Question 7: Write a Python program to:
● Load the Iris Dataset
● Train a Decision Tree Classifier with max_depth=3 and compare its accuracy to
a fully-grown tree.

In [4]:
from sklearn.datasets import load_iris
from sklearn.tree import DecisionTreeClassifier
from sklearn.model_selection import train_test_split
from sklearn.metrics import accuracy_score

iris = load_iris()
X_train, X_test, y_train, y_test = train_test_split(iris.data, iris.target, random_state=42)

# Max Depth = 3
clf_3 = DecisionTreeClassifier(max_depth=3, random_state=42).fit(X_train, y_train)
acc_3 = accuracy_score(y_test, clf_3.predict(X_test))

clf_full = DecisionTreeClassifier(random_state=42).fit(X_train, y_train)
acc_full = accuracy_score(y_test, clf_full.predict(X_test))

print(f"Accuracy (max_depth=3): {acc_3:.4f}")
print(f"Accuracy (Fully Grown): {acc_full:.4f}")

Accuracy (max_depth=3): 1.0000
Accuracy (Fully Grown): 1.0000


Question 8: Write a Python program to:
● Load the Boston Housing Dataset
● Train a Decision Tree Regressor
● Print the Mean Squared Error (MSE) and feature importances

In [None]:
import pandas as pd
import numpy as np
import pandas as pd
from sklearn.tree import DecisionTreeRegressor
from sklearn.metrics import mean_squared_error
from sklearn.model_selection import train_test_split

# Loading from a URL (standard alternative to the deprecated library)
data_url = "http://lib.stat.cmu.edu/datasets/boston"
raw_df = pd.read_csv(data_url, sep="\s+", skiprows=22, header=None)
X = np.hstack([raw_df.values[::2, :], raw_df.values[1::2, :2]])
y = raw_df.values[1::2, 2]

X_train, X_test, y_train, y_test = train_test_split(X, y, test_size=0.2, random_state=42)

regressor = DecisionTreeRegressor(random_state=42)
regressor.fit(X_train, y_train)

y_pred = regressor.predict(X_test)
print(f"Mean Squared Error (MSE): {mean_squared_error(y_test, y_pred):.4f}")
print("Feature Importances:", regressor.feature_importances_)

  raw_df = pd.read_csv(data_url, sep="\s+", skiprows=22, header=None)

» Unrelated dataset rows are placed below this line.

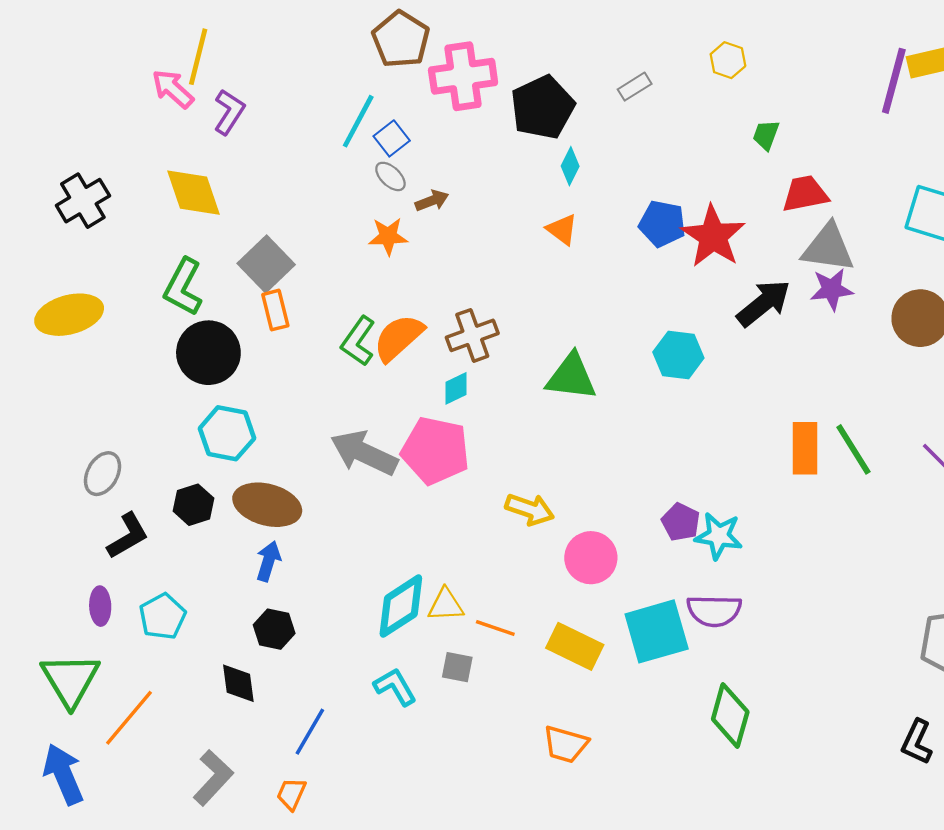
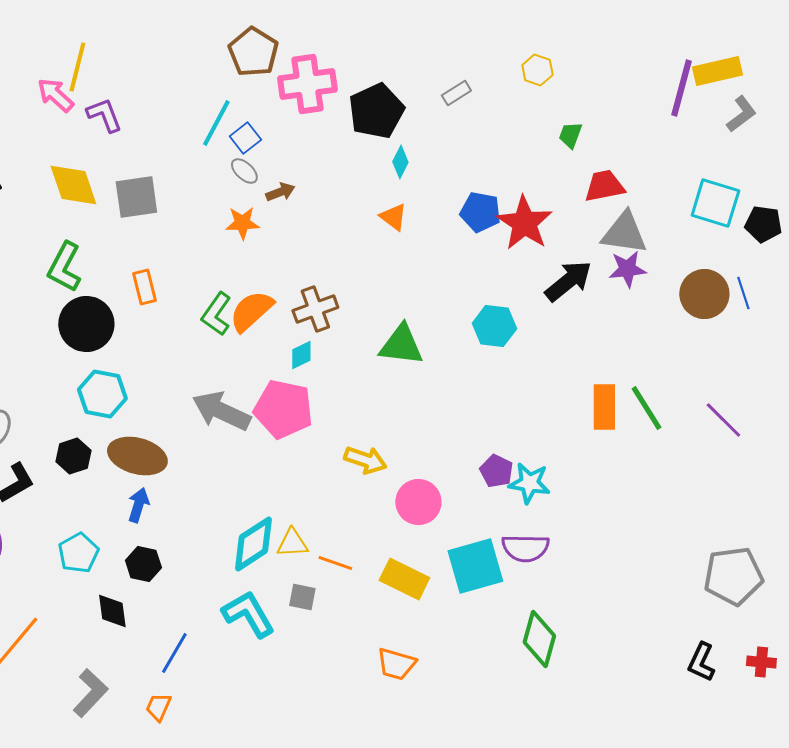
purple L-shape: (229, 112) -> (104, 115), turned -54
gray square: (266, 264) -> (136, 197), moved, turned 36
cyan pentagon: (162, 616) -> (78, 553), moved
cyan L-shape: (395, 687) -> (248, 614), size x1.4

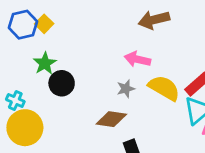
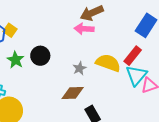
pink arrow: (137, 59) -> (84, 29), moved
black circle: (62, 83) -> (40, 56), moved

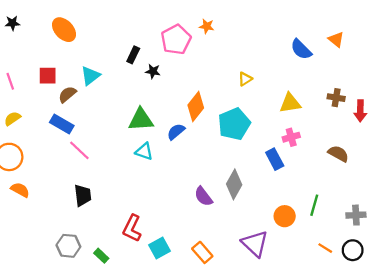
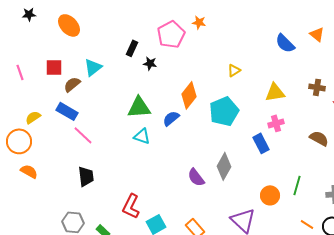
black star: (12, 23) -> (29, 14), moved
yellow semicircle: (12, 119) -> (33, 117), moved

Mean Squared Error (MSE): 10.4161
Feature Importances: [5.12956739e-02 3.35270585e-03 5.81619171e-03 2.27940651e-06
 2.71483790e-02 6.00326256e-01 1.36170630e-02 7.06881622e-02
 1.94062297e-03 1.24638653e-02 1.10116089e-02 9.00872742e-03
 1.93328464e-01]


Question 9: Write a Python program to:
● Load the Iris Dataset
● Tune the Decision Tree’s max_depth and min_samples_split using
GridSearchCV
● Print the best parameters and the resulting model accuracy

In [5]:
from sklearn.model_selection import GridSearchCV
from sklearn.tree import DecisionTreeClassifier
from sklearn.datasets import load_iris

iris = load_iris()
param_grid = {'max_depth': [2, 3, 4, 5], 'min_samples_split': [2, 5, 10]}

grid_search = GridSearchCV(DecisionTreeClassifier(random_state=42), param_grid, cv=5)
grid_search.fit(iris.data, iris.target)

print("Best Parameters:", grid_search.best_params_)
print(f"Best Accuracy: {grid_search.best_score_:.4f}")

Best Parameters: {'max_depth': 3, 'min_samples_split': 2}
Best Accuracy: 0.9733


Question 10: Imagine you’re working as a data scientist for a healthcare company that
wants to predict whether a patient has a certain disease. You have a large dataset with
mixed data types and some missing values.
Explain the step-by-step process you would follow to:
● Handle the missing values
● Encode the categorical features
● Train a Decision Tree model
● Tune its hyperparameters
● Evaluate its performance
And describe what business value this model could provide in the real-world
setting.

Ans: 
Process:

1. Handle Missing Values: Use Imputation. For numerical data (like age), use the mean/median. For categorical data (like blood type), use the mode or a "Missing" flag. 
2. Encode Categorical Features: Use One-Hot Encoding for nominal data (e.g., Gender) or Label Encoding for ordinal data (e.g., Disease Stage: Mild, Moderate, Severe). 
3. Train Model: Split the data (80/20) and train a `DecisionTreeClassifier`. 
4. Tune Hyperparameters: Use `GridSearchCV` to find the optimal `max_depth` and `min_samples_leaf` to prevent overfitting to patient noise. 
5. Evaluate Performance: Use a Confusion Matrix, focusing on Recall (to minimize false negatives, as missing a disease diagnosis is critical). 

Business Value: This model provides Decision Support. It allows doctors to prioritize high-risk patients for early intervention, leading to better patient outcomes and reduced long-term hospital costs.